“Our goal is to provide a bridge between right now and January and December, when we believe a vaccine will be available to the people of Missouri,” Williams said. “In the meantime, we think it is incredibly important that we build this bridge and vaccinate everybody we possibly can for the flu in about another month. Normally in Missouri, only 45 percent of adults get their flu shots, and we need that to be higher this year.”
Williams said vaccinations could be vital during the upcoming months when flu season begins. Increased preventative care for the flu could help preserve hospital resources for COVID-19 patients, he said.
Williams compared the current situation to the 2009 H1N1 outbreak while addressing the House Special Committee on Disease Control and Prevention Tuesday, saying the health care community had a similar two-phased approach to vaccinations at the time.
“It was a similar situation: It hit in the spring, stayed in the summer and fall, and we got a vaccine and administered it in addition to the regular flu vaccine,” he said. “We’re very much trying to build our platform on how to distribute it to people.”
Williams said flu vaccination rates increased by 15 percent over the past two years and encouraged the governor to continue promoting the vaccine to Missourians.
Williams said six COVID-19 vaccines are in development, including one manufactured by Pfizer in St. Louis. Washington and St. Louis universities are handling the clinical trials, according to Williams.
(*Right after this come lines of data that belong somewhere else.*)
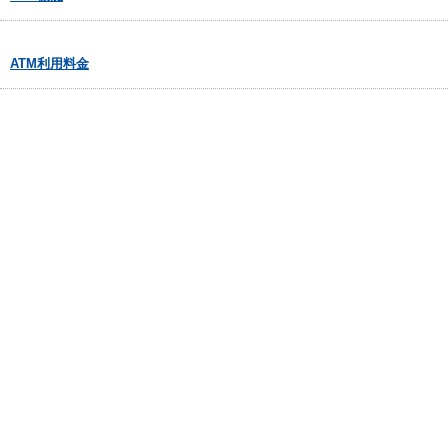
ATM利用料金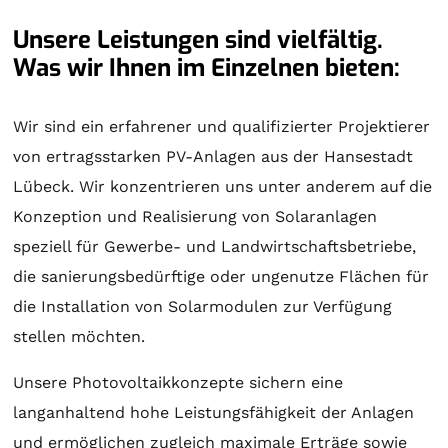
Unsere Leistungen sind vielfältig.
Was wir Ihnen im Einzelnen bieten:
Wir sind ein erfahrener und qualifizierter Projektierer
von ertragsstarken PV-Anlagen aus der Hansestadt
Lübeck. Wir konzentrieren uns unter anderem auf die
Konzeption und Realisierung von
Solaranlagen
speziell für Gewerbe- und Landwirtschaftsbetriebe,
die sanierungsbedürftige oder ungenutze Flächen für
die Installation von Solarmodulen zur Verfügung
stellen möchten.
Unsere Photovoltaikkonzepte sichern eine
langanhaltend hohe Leistungsfähigkeit der Anlagen
und ermöglichen zugleich maximale Erträge sowie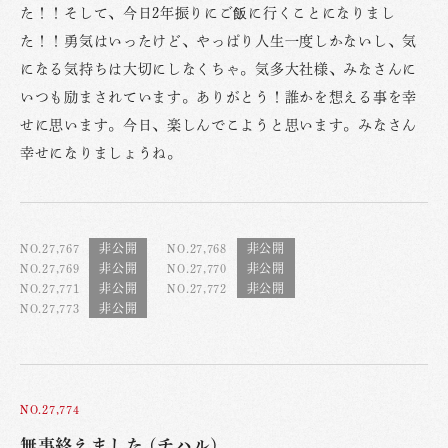
た！！そして、今日2年振りにご飯に行くことになりまし
た！！勇気はいったけど、やっぱり人生一度しかないし、気
になる気持ちは大切にしなくちゃ。気多大社様、みなさんに
いつも励まされています。ありがとう！誰かを想える事を幸
せに思います。今日、楽しんでこようと思います。みなさん
幸せになりましょうね。
NO.27,767
NO.27,768
NO.27,769
NO.27,770
NO.27,771
NO.27,772
NO.27,773
NO.27,774
無事終えました (チハル)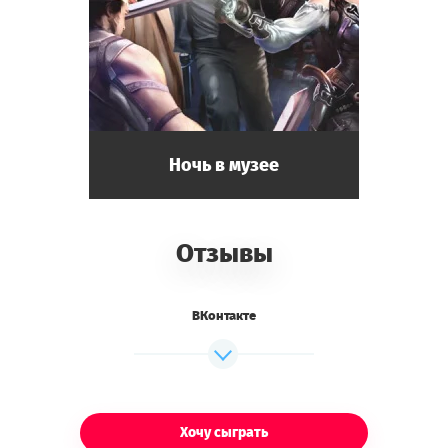
Ночь в музее
Отзывы
ВКонтакте
Хочу сыграть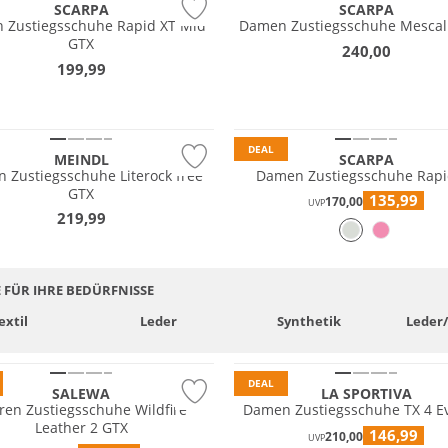
SCARPA
SCARPA
n Zustiegsschuhe Rapid XT Mid
Damen Zustiegsschuhe Mescal
GTX
240,00
fest
199,99
EX
®
Vibram®
DEAL
MEINDL
SCARPA
n Zustiegsschuhe Literock free
Damen Zustiegsschuhe Rapi
GTX
135,99
170,00
UVP
219,99
 FÜR IHRE BEDÜRFNISSE
Wasserfest
extil
Leder
Synthetik
Leder
tig
Vibram®
DEAL
SALEWA
LA SPORTIVA
ren Zustiegsschuhe Wildfire
Damen Zustiegsschuhe TX 4 E
Leather 2 GTX
146,99
210,00
UVP
EX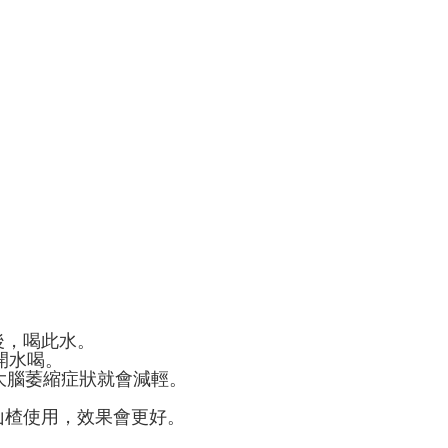
。
後，喝此水。
開水喝。
大腦萎縮症狀就會減輕。
山楂使用，效果會更好。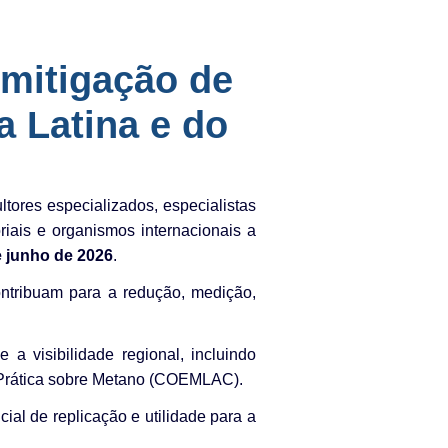
 mitigação de
 Latina e do
ores especializados, especialistas
riais e organismos internacionais a
e junho de 2026
.
ontribuam para a redução, medição,
 a visibilidade regional, incluindo
Prática sobre Metano (COEMLAC).
ial de replicação e utilidade para a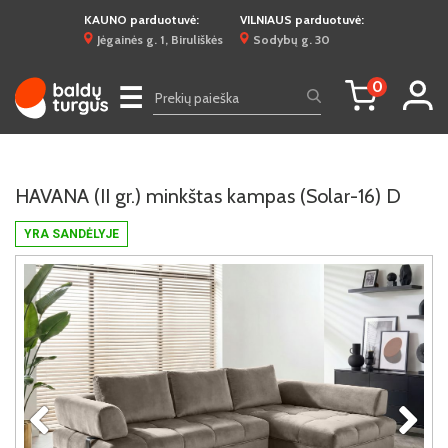
KAUNO parduotuvė:
VILNIAUS parduotuvė:
Jėgainės g. 1, Biruliškės
Sodybų g. 30
0
☰
HAVANA (II gr.) minkštas kampas (Solar-16) D
YRA SANDĖLYJE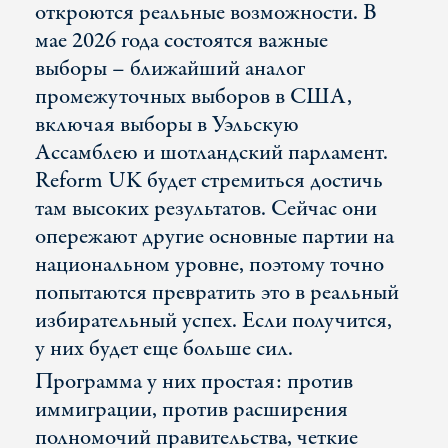
откроются реальные возможности. В
мае 2026 года состоятся важные
выборы – ближайший аналог
промежуточных выборов в США,
включая выборы в Уэльскую
Ассамблею и шотландский парламент.
Reform UK будет стремиться достичь
там высоких результатов. Сейчас они
опережают другие основные партии на
национальном уровне, поэтому точно
попытаются превратить это в реальный
избирательный успех. Если получится,
у них будет еще больше сил.
Программа у них простая: против
иммиграции, против расширения
полномочий правительства, четкие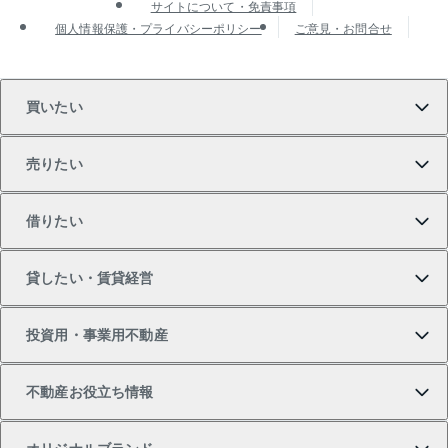
サイトについて・免責事項
個人情報保護・プライバシーポリシー
ご意見・お問合せ
買いたい
売りたい
買いたいTOP
借りたい
マンションの購入
売りたいTOP
貸したい・賃貸経営
新築・分譲マンションの購入
マンションの売却・査定
借りたいTOP
投資用・事業用不動産
中古マンションの購入
一戸建ての売却・査定
物件を借りる
貸したいTOP
不動産お役立ち情報
一戸建ての購入
土地の売却・査定
オフィス・店舗の賃貸
無料賃料査定
投資用・事業用不動産TOP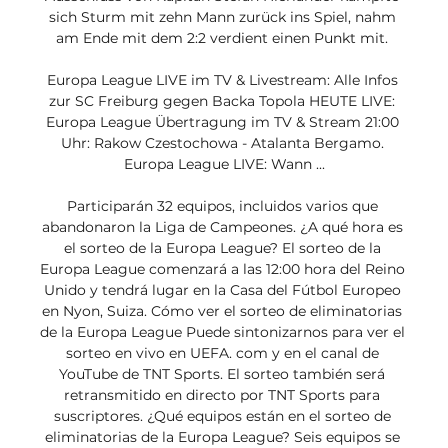
sich Sturm mit zehn Mann zurück ins Spiel, nahm 
am Ende mit dem 2:2 verdient einen Punkt mit. 

Europa League LIVE im TV & Livestream: Alle Infos 
zur SC Freiburg gegen Backa Topola HEUTE LIVE: 
Europa League Übertragung im TV & Stream 21:00 
Uhr: Rakow Czestochowa - Atalanta Bergamo. 
Europa League LIVE: Wann ...

Participarán 32 equipos, incluidos varios que 
abandonaron la Liga de Campeones. ¿A qué hora es 
el sorteo de la Europa League? El sorteo de la 
Europa League comenzará a las 12:00 hora del Reino 
Unido y tendrá lugar en la Casa del Fútbol Europeo 
en Nyon, Suiza. Cómo ver el sorteo de eliminatorias 
de la Europa League Puede sintonizarnos para ver el 
sorteo en vivo en UEFA. com y en el canal de 
YouTube de TNT Sports. El sorteo también será 
retransmitido en directo por TNT Sports para 
suscriptores. ¿Qué equipos están en el sorteo de 
eliminatorias de la Europa League? Seis equipos se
Williams fielded questions from the committee over Missouri’s response to the virus, testing capacities, CARES Act funding, and positive case rates. He addressed the rising cases among young adults and in rural areas, encouraging cleanliness and social distancing practices for all Missourians.
Williams discussed the state as a whole in terms of a singular patient, saying the goal from the beginning was stabilization and learning as much about the virus as possible.
“We’re constantly learning,” he said. “When we’ve learned something new, we’ve adapted to it.”
Educators, including Department of Elementary and Secondary Education (DESE) Commissioner Margie Vandeven, also addressed the committee Tuesday, further discussing the school reopening process and the possibility of a teacher shortage in Missouri.